[[ Supplied material, beginning ]]

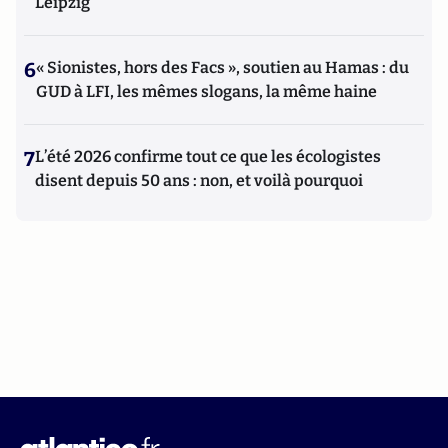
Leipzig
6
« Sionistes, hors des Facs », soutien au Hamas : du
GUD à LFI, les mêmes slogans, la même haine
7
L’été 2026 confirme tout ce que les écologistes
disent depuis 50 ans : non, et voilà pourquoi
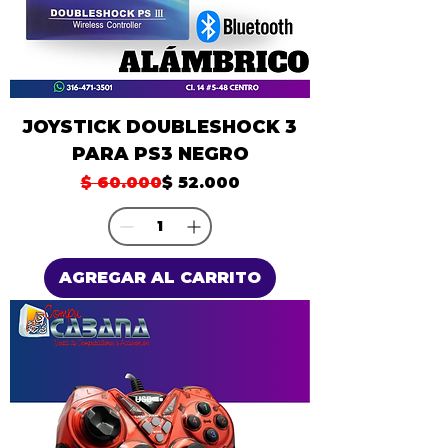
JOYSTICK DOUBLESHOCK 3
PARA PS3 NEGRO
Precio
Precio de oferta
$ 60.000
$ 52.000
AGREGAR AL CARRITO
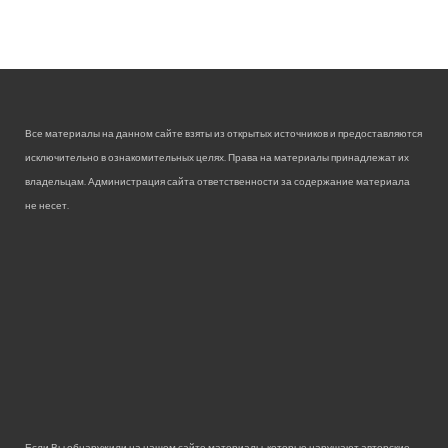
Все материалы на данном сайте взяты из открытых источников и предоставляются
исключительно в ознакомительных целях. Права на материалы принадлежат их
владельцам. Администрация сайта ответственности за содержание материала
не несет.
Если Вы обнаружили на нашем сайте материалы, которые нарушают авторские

[[ Supplied material, end ]]
[[ Supplied material, beginning ]]

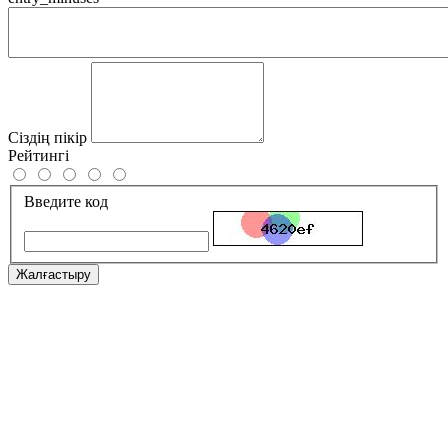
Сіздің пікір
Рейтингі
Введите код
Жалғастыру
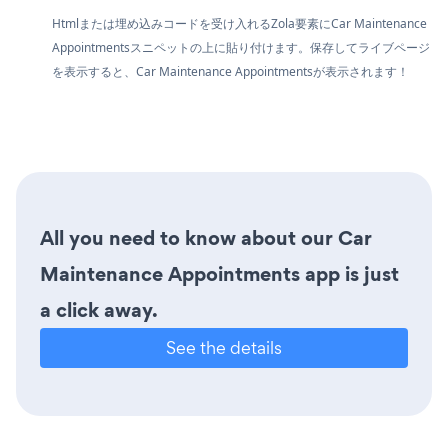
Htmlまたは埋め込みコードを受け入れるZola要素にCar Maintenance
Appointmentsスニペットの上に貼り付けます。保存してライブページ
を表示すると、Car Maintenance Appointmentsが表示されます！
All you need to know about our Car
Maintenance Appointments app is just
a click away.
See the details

[[ Supplied material, end ]]
[[ Supplied material, beginning ]]

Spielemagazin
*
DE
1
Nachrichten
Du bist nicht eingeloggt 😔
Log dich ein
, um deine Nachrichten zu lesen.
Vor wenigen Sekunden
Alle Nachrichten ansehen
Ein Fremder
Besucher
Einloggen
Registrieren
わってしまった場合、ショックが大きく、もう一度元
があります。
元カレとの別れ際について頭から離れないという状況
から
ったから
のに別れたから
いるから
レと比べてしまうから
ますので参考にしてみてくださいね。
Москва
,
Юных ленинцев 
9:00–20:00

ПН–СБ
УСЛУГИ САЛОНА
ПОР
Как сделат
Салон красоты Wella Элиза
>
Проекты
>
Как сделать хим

[[ Supplied material, end ]]

[Your instructions]
Going by the data above, give back only the lines from the one containing "au Hamas : du" through the one containing "Все материалы на", exactly as they stand, both ends included and no images.

[Your response]
« Sionistes, hors des Facs », soutien au Hamas : du
GUD à LFI, les mêmes slogans, la même haine
7
L’été 2026 confirme tout ce que les écologistes
disent depuis 50 ans : non, et voilà pourquoi
JOYSTICK DOUBLESHOCK 3
PARA PS3 NEGRO
Precio
Precio de oferta
$ 60.000
$ 52.000
AGREGAR AL CARRITO
Все материалы на данном сайте взяты из открытых источников и предоставляются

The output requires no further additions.